Problem to solve:
Repeat the records in full. No pictures belong in the copy.

Stored data entries:

BEGIN

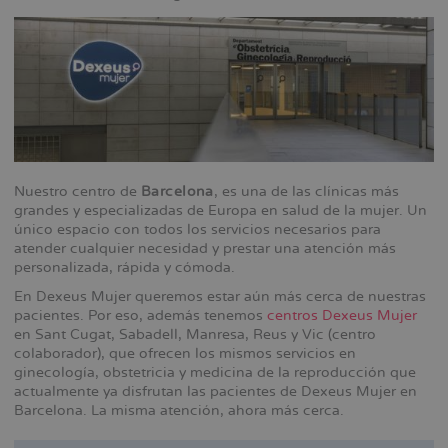
Nuestro centro de
Barcelona
, es una de las clínicas más
grandes y especializadas de Europa en salud de la mujer. Un
único espacio con todos los servicios necesarios para
atender cualquier necesidad y prestar una atención más
personalizada, rápida y cómoda.
En Dexeus Mujer queremos estar aún más cerca de nuestras
pacientes. Por eso, además tenemos
centros Dexeus Mujer
en Sant Cugat, Sabadell, Manresa, Reus y Vic (centro
colaborador), que ofrecen los mismos servicios en
ginecología, obstetricia y medicina de la reproducción que
actualmente ya disfrutan las pacientes de Dexeus Mujer en
Barcelona. La misma atención, ahora más cerca.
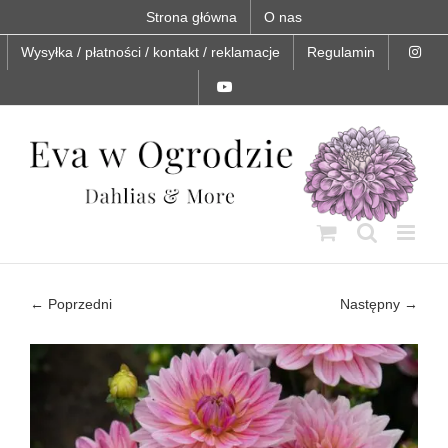
Skip
Strona główna
O nas
to
content
Wysyłka / płatności / kontakt / reklamacje
Regulamin
← Poprzedni
Następny →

END

Solved exercise:
Nuestro centro de
Barcelona
, es una de las clínicas más
grandes y especializadas de Europa en salud de la mujer. Un
único espacio con todos los servicios necesarios para
atender cualquier necesidad y prestar una atención más
personalizada, rápida y cómoda.
En Dexeus Mujer queremos estar aún más cerca de nuestras
pacientes. Por eso, además tenemos
centros Dexeus Mujer
en Sant Cugat, Sabadell, Manresa, Reus y Vic (centro
colaborador), que ofrecen los mismos servicios en
ginecología, obstetricia y medicina de la reproducción que
actualmente ya disfrutan las pacientes de Dexeus Mujer en
Barcelona. La misma atención, ahora más cerca.
Skip
Strona główna
O nas
to
content
Wysyłka / płatności / kontakt / reklamacje
Regulamin
← Poprzedni
Następny →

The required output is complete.